(Transcribed page contents)
---

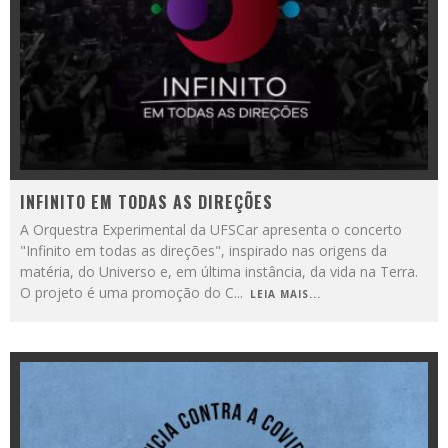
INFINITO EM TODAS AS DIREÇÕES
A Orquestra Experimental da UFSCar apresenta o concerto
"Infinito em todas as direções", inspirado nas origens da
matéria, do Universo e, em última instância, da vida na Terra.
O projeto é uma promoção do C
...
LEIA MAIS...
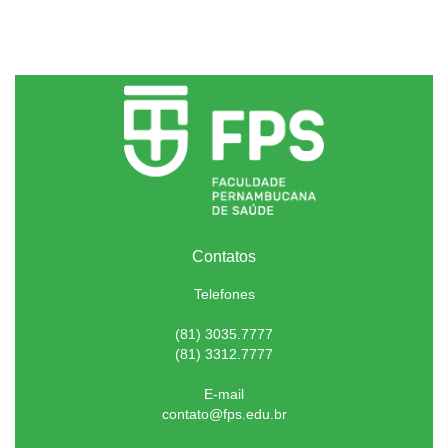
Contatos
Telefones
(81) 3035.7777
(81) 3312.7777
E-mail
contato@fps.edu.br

---

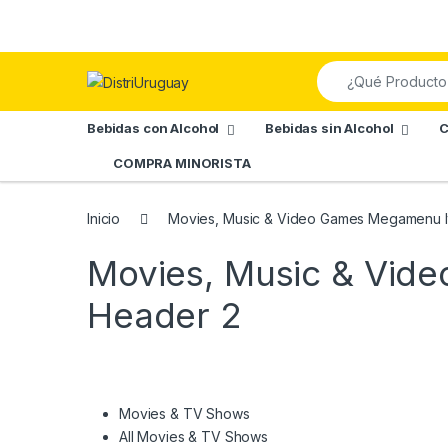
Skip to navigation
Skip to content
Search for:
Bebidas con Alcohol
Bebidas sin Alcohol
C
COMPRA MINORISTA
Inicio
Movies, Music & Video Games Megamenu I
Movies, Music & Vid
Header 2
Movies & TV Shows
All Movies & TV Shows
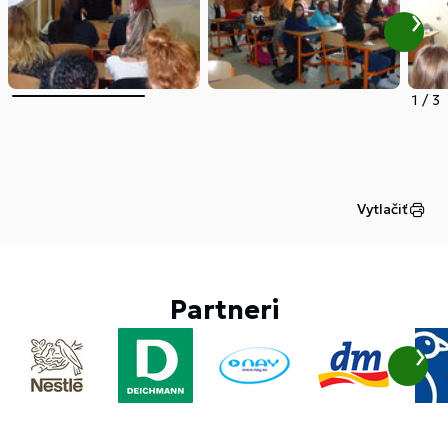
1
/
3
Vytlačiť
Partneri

---

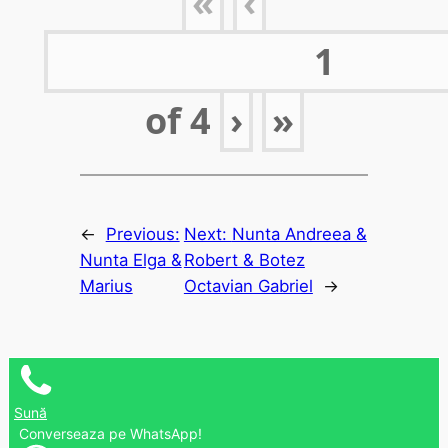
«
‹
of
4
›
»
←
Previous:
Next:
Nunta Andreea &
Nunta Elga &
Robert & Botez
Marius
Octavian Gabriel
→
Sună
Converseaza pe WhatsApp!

---

### Work order
Within the data above, find the lines that contain the word "Movies" and copy each of them.

### The completed task
Movies, Music & Video Games Megamenu I
Movies, Music & Vid
Movies & TV Shows
All Movies & TV Shows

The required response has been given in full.